To better understand this, let’s say you made your spouse as your irrevocable beneficiary.
You will not be able to make any change to your policy without him or her agreeing to it. You will be asked to get his or her signature before the insurance company will act on your request. A simple update such adding or removing a beneficiary will need his or her sign-off.
All of this might sound a bit limiting. There is, however, a huge advantage.
Under the Philippine laws, your irrevocable beneficiary will no longer be asked to pay tax when receiving the death benefit. He or she will be given whatever is the sum insured stated in your contract.

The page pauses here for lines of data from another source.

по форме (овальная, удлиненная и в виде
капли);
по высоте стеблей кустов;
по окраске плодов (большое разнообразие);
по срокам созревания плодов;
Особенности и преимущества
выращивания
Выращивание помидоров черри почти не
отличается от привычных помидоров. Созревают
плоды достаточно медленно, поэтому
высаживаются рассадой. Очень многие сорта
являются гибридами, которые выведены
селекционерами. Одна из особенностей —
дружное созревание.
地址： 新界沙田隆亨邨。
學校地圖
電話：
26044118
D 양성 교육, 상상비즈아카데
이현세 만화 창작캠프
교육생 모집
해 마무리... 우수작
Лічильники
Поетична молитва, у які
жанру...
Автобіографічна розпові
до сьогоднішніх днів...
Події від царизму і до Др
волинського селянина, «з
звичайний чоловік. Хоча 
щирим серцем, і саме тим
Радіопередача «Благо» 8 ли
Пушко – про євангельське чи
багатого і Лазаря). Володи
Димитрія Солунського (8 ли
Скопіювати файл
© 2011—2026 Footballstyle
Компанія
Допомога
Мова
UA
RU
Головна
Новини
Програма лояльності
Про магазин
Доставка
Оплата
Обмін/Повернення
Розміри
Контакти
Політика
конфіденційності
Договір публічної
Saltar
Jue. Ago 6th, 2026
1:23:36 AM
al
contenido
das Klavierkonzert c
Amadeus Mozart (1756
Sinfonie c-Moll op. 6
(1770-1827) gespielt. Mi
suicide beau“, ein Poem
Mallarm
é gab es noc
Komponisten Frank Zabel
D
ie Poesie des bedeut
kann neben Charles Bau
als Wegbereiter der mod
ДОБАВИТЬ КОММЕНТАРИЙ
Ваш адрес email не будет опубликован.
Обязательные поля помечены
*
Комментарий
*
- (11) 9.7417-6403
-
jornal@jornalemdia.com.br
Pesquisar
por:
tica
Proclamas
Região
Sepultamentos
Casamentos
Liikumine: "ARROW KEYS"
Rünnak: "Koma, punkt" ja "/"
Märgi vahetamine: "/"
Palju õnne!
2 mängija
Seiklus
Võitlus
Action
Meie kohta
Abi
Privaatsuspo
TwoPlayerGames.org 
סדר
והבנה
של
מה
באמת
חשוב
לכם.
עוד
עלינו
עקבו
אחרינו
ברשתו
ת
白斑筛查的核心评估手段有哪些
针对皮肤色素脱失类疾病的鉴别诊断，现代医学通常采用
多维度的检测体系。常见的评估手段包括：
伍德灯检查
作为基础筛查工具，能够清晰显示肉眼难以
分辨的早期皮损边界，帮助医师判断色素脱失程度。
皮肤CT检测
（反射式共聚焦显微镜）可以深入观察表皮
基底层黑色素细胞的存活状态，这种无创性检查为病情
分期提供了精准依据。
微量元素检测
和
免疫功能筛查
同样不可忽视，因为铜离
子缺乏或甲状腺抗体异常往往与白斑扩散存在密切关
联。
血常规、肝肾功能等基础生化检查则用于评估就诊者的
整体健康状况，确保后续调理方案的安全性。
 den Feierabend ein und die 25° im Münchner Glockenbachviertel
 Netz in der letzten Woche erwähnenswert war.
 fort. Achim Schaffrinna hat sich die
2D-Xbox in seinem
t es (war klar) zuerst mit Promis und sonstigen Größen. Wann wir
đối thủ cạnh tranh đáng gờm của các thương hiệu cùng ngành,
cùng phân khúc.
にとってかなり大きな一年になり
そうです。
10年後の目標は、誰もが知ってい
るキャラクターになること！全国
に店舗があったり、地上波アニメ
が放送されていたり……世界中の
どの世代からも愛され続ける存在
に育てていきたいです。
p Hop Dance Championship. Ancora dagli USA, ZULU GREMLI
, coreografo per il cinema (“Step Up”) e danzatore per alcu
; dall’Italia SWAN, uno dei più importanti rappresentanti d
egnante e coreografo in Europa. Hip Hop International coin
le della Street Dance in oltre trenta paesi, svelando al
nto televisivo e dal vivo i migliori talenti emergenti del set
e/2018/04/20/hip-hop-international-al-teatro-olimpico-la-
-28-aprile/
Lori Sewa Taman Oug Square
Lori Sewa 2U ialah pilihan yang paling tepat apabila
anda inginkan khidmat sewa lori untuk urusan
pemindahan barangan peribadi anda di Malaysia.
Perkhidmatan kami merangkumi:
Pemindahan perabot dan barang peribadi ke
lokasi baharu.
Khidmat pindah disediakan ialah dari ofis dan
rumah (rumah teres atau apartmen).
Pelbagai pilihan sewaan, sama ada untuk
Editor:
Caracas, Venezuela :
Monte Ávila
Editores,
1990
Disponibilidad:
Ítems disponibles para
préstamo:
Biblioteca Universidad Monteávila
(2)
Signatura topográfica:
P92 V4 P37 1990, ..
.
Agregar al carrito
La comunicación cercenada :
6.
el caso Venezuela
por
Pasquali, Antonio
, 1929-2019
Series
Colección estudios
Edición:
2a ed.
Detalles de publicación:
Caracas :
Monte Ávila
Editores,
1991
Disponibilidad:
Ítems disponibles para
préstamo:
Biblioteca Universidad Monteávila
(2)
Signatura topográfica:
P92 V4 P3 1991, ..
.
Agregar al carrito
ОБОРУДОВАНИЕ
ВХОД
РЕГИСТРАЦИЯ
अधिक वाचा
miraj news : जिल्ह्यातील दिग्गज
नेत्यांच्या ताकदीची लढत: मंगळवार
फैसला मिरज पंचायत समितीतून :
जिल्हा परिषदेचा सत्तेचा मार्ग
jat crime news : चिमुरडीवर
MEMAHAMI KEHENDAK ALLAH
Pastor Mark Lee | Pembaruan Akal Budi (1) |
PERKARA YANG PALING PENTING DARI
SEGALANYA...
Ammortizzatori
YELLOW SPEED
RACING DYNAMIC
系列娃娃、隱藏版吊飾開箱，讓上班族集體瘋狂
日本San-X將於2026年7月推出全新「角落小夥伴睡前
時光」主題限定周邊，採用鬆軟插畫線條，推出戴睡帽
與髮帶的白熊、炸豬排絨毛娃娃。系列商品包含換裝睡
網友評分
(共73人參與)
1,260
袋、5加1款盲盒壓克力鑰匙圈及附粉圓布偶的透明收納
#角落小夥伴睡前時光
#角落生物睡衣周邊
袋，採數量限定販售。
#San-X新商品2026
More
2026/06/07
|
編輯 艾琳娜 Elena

On the other hand, the revocable beneficiary is, quite plainly, someone who will be given the death benefit. Nothing else. He or she doesn’t have any right in managing the policy. Also, the amount he or she may receive may be taxed.
Who should you declare as an irrevocable beneficiary?
When declaring someone as your irrevocable beneficiary, think of a person who would have your best interest.
If you are married, it is common practice to declare your husband or wife as irrevocable beneficiary. In this way, he or she has a role in managing your policy. Plus, he or she enjoys the tax advantage.
If you are single and you are paying for your parent’s life cover, making yourself the irrevocable beneficiary makes sense. This can be a strategy especially when he or she relies on you financially. Should you be burdened with hospital and funeral bills on his or her passing, you can use the death benefit to pay the bills.